Parenting a child who is being bullied has to be one of the most difficult things a mother and father can experience. What can you say to your child to make it better? How can you help them? I am fortunate to have extraordinary blogger Amy Williams here to provide us with some invaluable insights from her personal experience as a mom.
Parenting a Child Who’s Being Bullied
Our child would sometimes come home after school and walk right past me, straight to his room. I had assumed he needed little bit of time to decompress.
Once I heard him sobbing. My son is twelve years old, and it turns out he had been bullied for the past few months by a boy and a girl.
Dealing with this was difficult for both of us, but I learned a lot that I have found worth sharing. Parenting a child who’s being bullied takes innate parental sense as well as learned skills to navigate.
Keep an eye out for some telltale signs. These are a few suggestions on how to approach this dilemma described here.
What to Look For
In our chaotic world, it may be hard to notice signs of your child being bullied. Take a pause to look at and listen to your kid, it may be staring you right in the face.
Challenged School Grades – If grades are suffering, especially if your child usually doesn’t have a problem with school work, this could be an indication of a bullying issue.
Depression – Withdrawal from friends and family is often mistaken for teen angst. Yes, it’s normal for teens to be monosyllabic and mouthy, but if silent withdrawal occurs, it could be a problem they are trying to work out, or avoid.
Exhibit Violent Behavior – This is beyond bloody Xbox games. If your child begins to show aggressive responses, yelling, or an interest in “revenge,” take note.
Red Flag Words – Certain words can be indications of bullying. For example, if you ask your child how school was and they say there was “drama” or “messing around,” this could mean they are being bullied.
Hunger – That’s right, if your kid comes home more famished than usual, their lunch may be falling into bully hands. They can also be skipping lunch for fear of being made fun of.
Damage – Don’t assume your kid is just the scrappy type when they come home with a torn book bag or lost sneaker. These could be repercussions of being bullied.
These signs your child is being bullied may be the safety net your kid wants but is too afraid to ask for.
Getting Them to Open Up
Jerry Weichman, PhD, a licensed psychologist specializing in teens and tweens at California’s Hoag Neurosciences Institute, comments on why your child may not report being bullied:
“They may worry that admitting they’re victims will disappoint their parents.”

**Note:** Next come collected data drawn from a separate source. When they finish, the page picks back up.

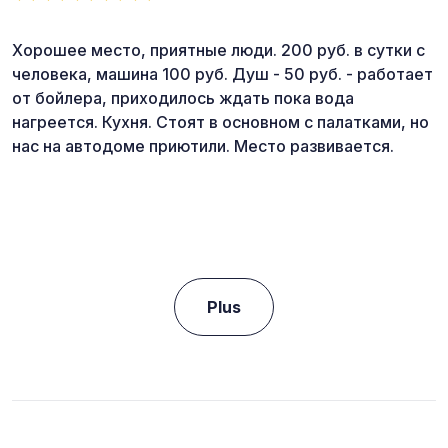
Хорошее место, приятные люди. 200 руб. в сутки с
человека, машина 100 руб. Душ - 50 руб. - работает
от бойлера, приходилось ждать пока вода
нагреется. Кухня. Стоят в основном с палатками, но
нас на автодоме приютили. Место развивается.
Plus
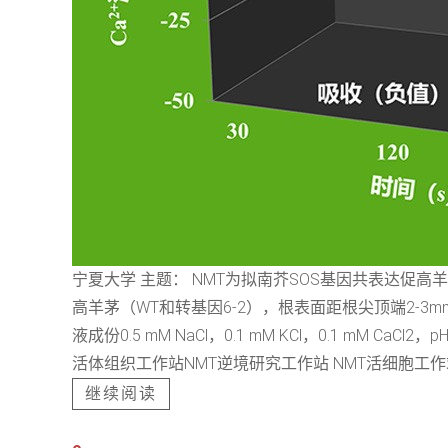
宁夏大学 主题： NMT为拟南芥SOS基因共表达促高羊
高羊茅（WT和转基因6-2），根表面距根尖顶端2-3mm
液成份0.5 mM NaCl，0.1 mM KCl，0.1 m
活体组织工作站NMT逆境研究工作站 NMT活细胞工作站 N
继续阅读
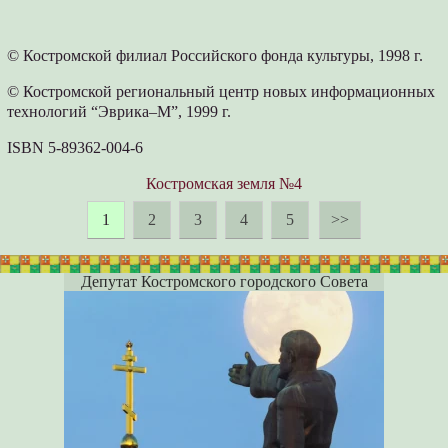
© Костромской филиал Российского фонда культуры, 1998 г.
© Костромской региональный центр новых информационных
технологий “Эврика–М”, 1999 г.
ISBN 5-89362-004-6
Костромская земля №4
1
2
3
4
5
>>
Депутат Костромского городского Совета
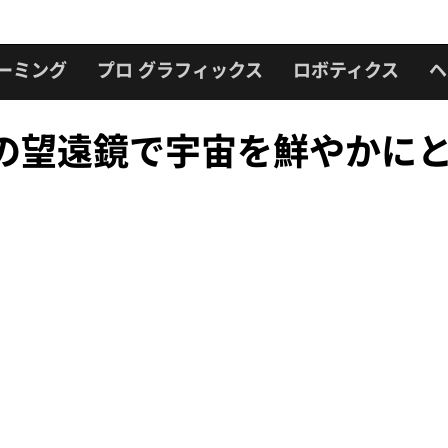
ーミング
プロ グラフィックス
ロボティクス
ヘ
大の望遠鏡で宇宙を鮮やかに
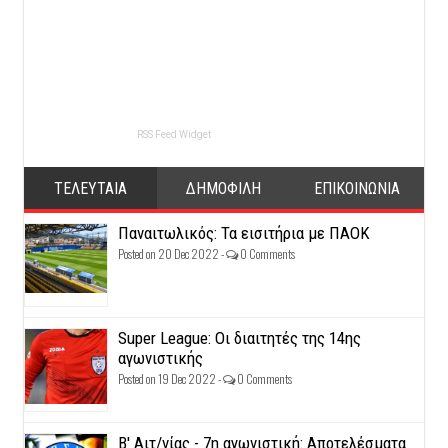
RSS Feed Widget
ΤΕΛΕΥΤΑΙΑ
ΔΗΜΟΦΙΛΗ
ΕΠΙΚΟΙΝΩΝΙΑ
Παναιτωλικός: Τα εισιτήρια με ΠΑΟΚ
Posted on 20 Dec 2022 -
0 Comments
Super League: Οι διαιτητές της 14ης
αγωνιστικής
Posted on 19 Dec 2022 -
0 Comments
Β' Αιτ/νίας - 7η αγωνιστική: Αποτελέσματα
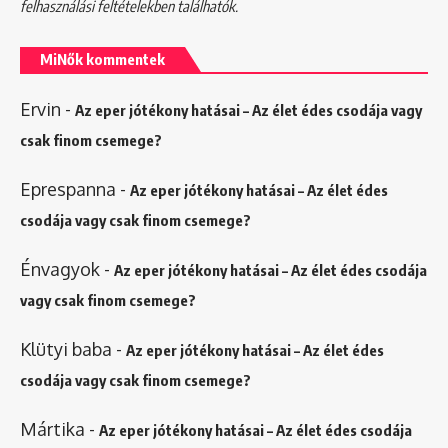
felhasználási feltételekben
találhatók.
MiNők kommentek
Ervin
-
Az eper jótékony hatásai – Az élet édes csodája vagy
csak finom csemege?
Eprespanna
-
Az eper jótékony hatásai – Az élet édes
csodája vagy csak finom csemege?
Énvagyok
-
Az eper jótékony hatásai – Az élet édes csodája
vagy csak finom csemege?
Klütyi baba
-
Az eper jótékony hatásai – Az élet édes
csodája vagy csak finom csemege?
Mártika
-
Az eper jótékony hatásai – Az élet édes csodája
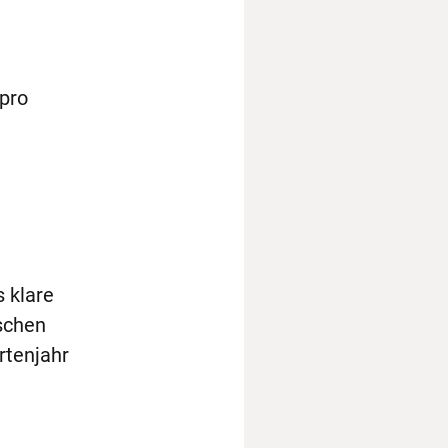
 pro
 klare
schen
rtenjahr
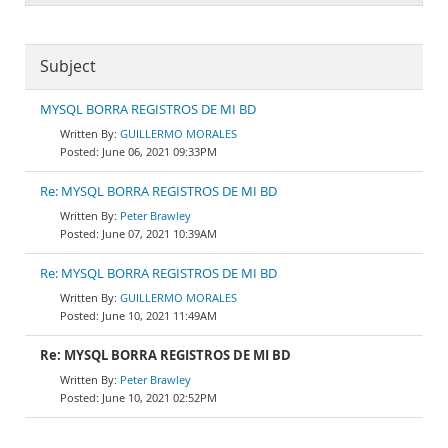
Subject
MYSQL BORRA REGISTROS DE MI BD
GUILLERMO MORALES
June 06, 2021 09:33PM
Re: MYSQL BORRA REGISTROS DE MI BD
Peter Brawley
June 07, 2021 10:39AM
Re: MYSQL BORRA REGISTROS DE MI BD
GUILLERMO MORALES
June 10, 2021 11:49AM
Re: MYSQL BORRA REGISTROS DE MI BD
Peter Brawley
June 10, 2021 02:52PM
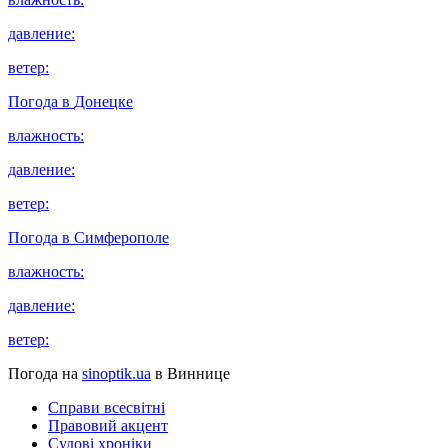
давление:
ветер:
Погода в
Донецке
влажность:
давление:
ветер:
Погода в
Симферополе
влажность:
давление:
ветер:
Погода на
sinoptik.ua
в Виннице
Справи всесвітні
Правовий акцент
Судові хроніки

Be sure to address them gently, as many kids feel that reporting being bullied is tattling.
Cindy Miller, a recognized school social worker, psychotherapist and writer, reminds us:
“Reporting is stating that someone’s hurting you and you’re trying to get help. Tattling is trying to get someone in trouble.”
Miller also recommends to avoid directly asking your child what’s wrong and instead pose separate questions such as the following:
“When you say, ‘messing around,’ did anyone get physical with you? Did someone spread a rumor about you or call you a name? How did you feel when the ‘drama’ occurred?”
“Who did you sit with at lunch today? Did you like your food? What did you and your friends talk about?”
Remember, don’t bombard them with questions, try to mask them as one-at-a-time, matter-of-fact statements to possibly get them to open up.
There is much shame connected to being bullied, especially when kids don’t want to stand up for themselves.
The signs of being cyberbullied are similar to some of those mentioned above. Dr. Weichman recommends purchasing some monitoring software first. This is an excellent tool to get a look at what’s going on, enabling parents to avoid going into the situation blind.
In the meantime, it is a good idea to brief your child on dealing with cyberbullying, regardless of whether they are a victim or not.
This would include teaching them to never respond to cyberbullying and always attempt to block, shut down and immediately report written, photographic, or video attacks.
Parenting a child who is being bullied should be approached as calmly as possible. Emotional overreactions only add to your child’s stress and causes them to crawl further into their shell.
Also keep in mind that there are now psychiatric professionals able to deal with helping bullied children cope.